THE VOICE OF THE DESERT (223 pp.)—Joseph Wood Krutch—William Sloane Associates ($3.75).
Americans have listened eagerly to the many-voiced cry of their continent. Seashore, mountains, valleys and plains have spoken and been heard. But the voice of the desert has been largely ignored. To the Hebrews it spoke of the one true God, to the Arabs of the stars and the science of astronomy. It is a stern, conservative voice, encouraging endurance rather than conquest. The desert shows man his limitations and turns him inward. When practical-minded men inquire, “But what is the desert good for?”, perhaps the best answer still is: “Contemplation.”
Five years ago Joseph Wood Krutch, biographer of Samuel Johnson and Henry David Thoreau, a man of letters accustomed to the Northeast, moved to an air-cooled ranch house near Tucson. Ariz.

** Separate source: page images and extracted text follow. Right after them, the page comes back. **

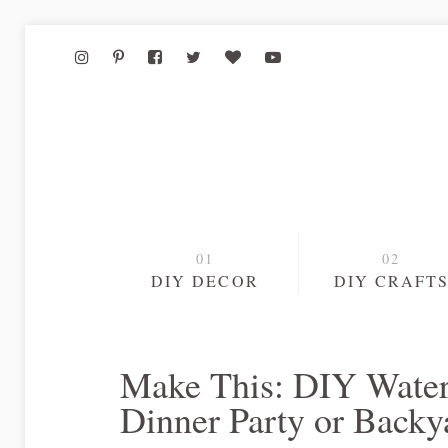
DIY DECOR
DIY CRAFT
Make This: DIY Water
Dinner Party or Back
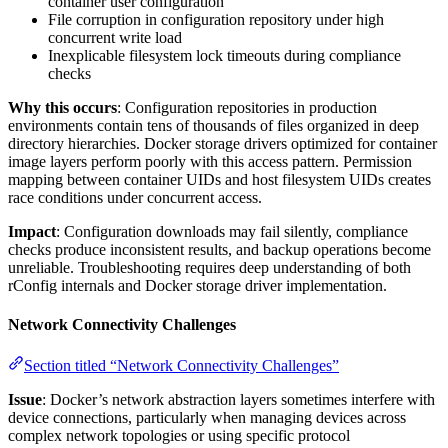
container user configuration
File corruption in configuration repository under high
concurrent write load
Inexplicable filesystem lock timeouts during compliance
checks
Why this occurs
: Configuration repositories in production
environments contain tens of thousands of files organized in deep
directory hierarchies. Docker storage drivers optimized for container
image layers perform poorly with this access pattern. Permission
mapping between container UIDs and host filesystem UIDs creates
race conditions under concurrent access.
Impact
: Configuration downloads may fail silently, compliance
checks produce inconsistent results, and backup operations become
unreliable. Troubleshooting requires deep understanding of both
rConfig internals and Docker storage driver implementation.
Network Connectivity Challenges
Section titled “Network Connectivity Challenges”
Issue
: Docker’s network abstraction layers sometimes interfere with
device connections, particularly when managing devices across
complex network topologies or using specific protocol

Here he praises the saguaro, the prickly pear and the wicked cholla cactus with all the exuberance of a convert. His companions are no longer Columbia University students, whom he once taught as Brander Matthews Professor of Dramatic Literature, but creatures of the Sonoran sands —road runners, elf owls, jack rabbits, Gila monsters, tarantulas and scorpions.
Controlling Nature. Walking through the dry and sunny air, he asks himself questions: 1) Which animal first emerged from the earth into the air? 2) How does it happen that many of the weeds in
Arizona are from Asia? 3) In what mysterious way does the kangaroo rat triumph over the total absence of water?

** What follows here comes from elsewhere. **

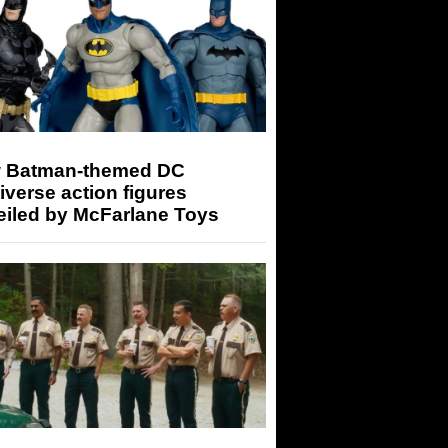
 Batman-themed DC
iverse action figures
eiled by McFarlane Toys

When not pondering such puzzlers, Krutch is busy watching toads in glass jars, peering at yucca flowers with a flashlight at midnight, or driving a rattler away from a nest of hooded orioles.
His keen observations, whether of animal or plant, carry mystical overtones. He would insist with Thoreau that “this curious world which we inhabit … is more to be admired and enjoyed than it is to be used.” Indeed, he takes up the cudgels against man’s shortsighted ambition to “control nature.” That whole concept, he asserts, is false. Modern man needs greater understanding of “the inclusive community of rocks and soils, plants and animals, of which we are a part.” The idea of a world for man’s use only is unrealizable. Long ago Alexander Pope summed it up with a smile:
Know, Nature’s children all divide
her care:
The fur that warms a monarch, warmed
a bear.
Merciless Creature. Joseph Wood Krutch would let even the mountain lions and the rattlesnakes keep their own skins. In The Voice of the Desert there is only one creature he mercilessly skins alive—man, the destroyer of nature and of the natural balance. “To almost everything except man,” he writes, “the sight of man [is] the most terrifying of all sights.”

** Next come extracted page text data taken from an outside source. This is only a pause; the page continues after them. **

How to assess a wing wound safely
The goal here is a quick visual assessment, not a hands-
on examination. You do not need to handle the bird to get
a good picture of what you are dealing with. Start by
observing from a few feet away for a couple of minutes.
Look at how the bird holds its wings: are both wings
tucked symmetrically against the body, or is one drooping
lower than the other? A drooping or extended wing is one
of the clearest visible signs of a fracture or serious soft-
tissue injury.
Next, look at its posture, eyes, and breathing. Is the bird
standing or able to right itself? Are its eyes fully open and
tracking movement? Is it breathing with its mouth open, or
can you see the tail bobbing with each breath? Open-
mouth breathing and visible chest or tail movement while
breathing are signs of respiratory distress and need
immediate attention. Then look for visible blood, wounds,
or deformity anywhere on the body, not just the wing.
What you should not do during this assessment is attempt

Readers will hope that Author Krutch never carries this line of thinking to its extreme conclusion—or else he might find himself spending most of his time cavorting with flocks of elf owls. That would be neither so enjoyable to himself nor so profitable to the world as the writing and reading of his delightful books.
Answers: 1) The scorpion. 2) They presumably accompanied alfalfa seed imported from Siberia and Turkistan. 3) The rat’s body manufactures water out of the hydrogen contained in food starches and from the oxygen in the air it breathes.